The invention relates to the technical field of medicine, in particular to a preparation method of ritonavir. According to the preparation method of the ritonavir, (2-isopropyl thiazole-4-yl)-nitrogen-methyl methylamine is taken as a raw material, and the ritonavir is synthesized through a three-step reaction; a urea bond is built by trichloroethanol chloroformate, paratoluensulfonyl chloride which is cheap and easy to obtain is adopted as a condensing agent for amide, the ritonavir is synthesized with the high yield, and the yield of the ritonavir is 79%; and compared with an existing preparation method, the preparation method has the advantages of low cost, environment friendliness, easy scale production and the like, and has good application prospects.

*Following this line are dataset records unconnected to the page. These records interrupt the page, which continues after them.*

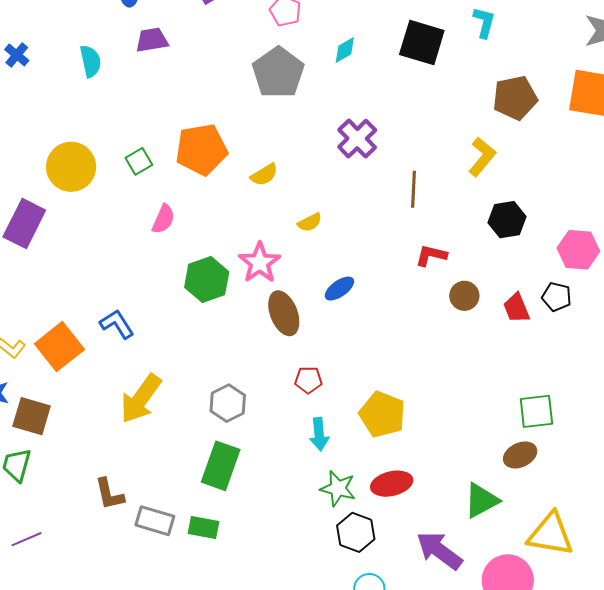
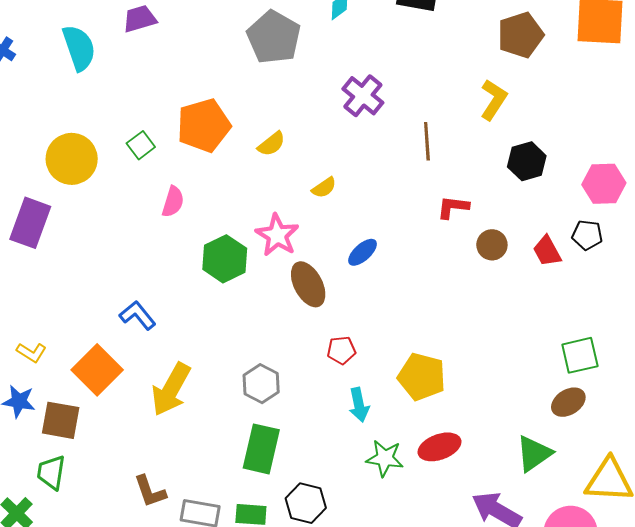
cyan semicircle: (90, 61) -> (79, 48), size x1.4
orange square: (59, 347) -> (97, 370), moved
black hexagon: (356, 532) -> (306, 503), moved

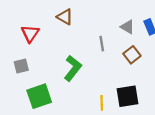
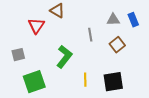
gray triangle: (127, 27) -> (113, 20), turned -32
red triangle: (30, 34) -> (36, 26), moved
yellow line: (102, 103) -> (85, 80), moved

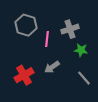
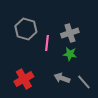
green star: (81, 50) -> (70, 54), moved
gray arrow: (52, 67) -> (62, 78), moved, turned 56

A method of preparing anti HIV drug ritonavir

The invention discloses a method for preparing anti-HIV medicine ritonavir and belongs to the technical field of medicines. In conditions of proper temperature, taking weak base as acid-binding agent and certain organic solvent, N-[N(-methyl-N-[(2-isopropyl-4-thiazolyl) methyl] amino-carbonyl]-L-valine and thionyl chloride are reacted to produice N(-[N-methyl-N-[(2-isopropyl-4-thiazolyl) methyl] amino-carbonyl]-L-valine acyl chloride, which is not required to be purified and can be directly subjected to amide reaction with (2s, 3s, 5s)-5-amino-2-((i)N(/i)-((5-thiazolyl)-methoxycarbonyl group) amino)-1, 6-diphenyl-3-hydroxy hexane at a room temperature, so as to obtain ritonavir; the mole ratio of the N-[N-methyl-N-[(2-isopropyl-4-thiazolyl) methyl] amino-carbonyl]-L-valine to thionyl chloride is 1:1 to 1:8; the mole ratio of the N-[N-methyl-N-[(2-isopropyl-4-thiazolyl) methyl] amino-carbonyl]-L-valine acyl chloride to weak base is 1:1 to 1:15. The method has the advantages that the price of thionyl chloride is low, the material cost is reduced, the production pollution is low, the pollution can be changed into soluble effluent brine, the method is simple to operate, the product yield is high, and the method is easy for separation and purification, and is applicable to industrial production.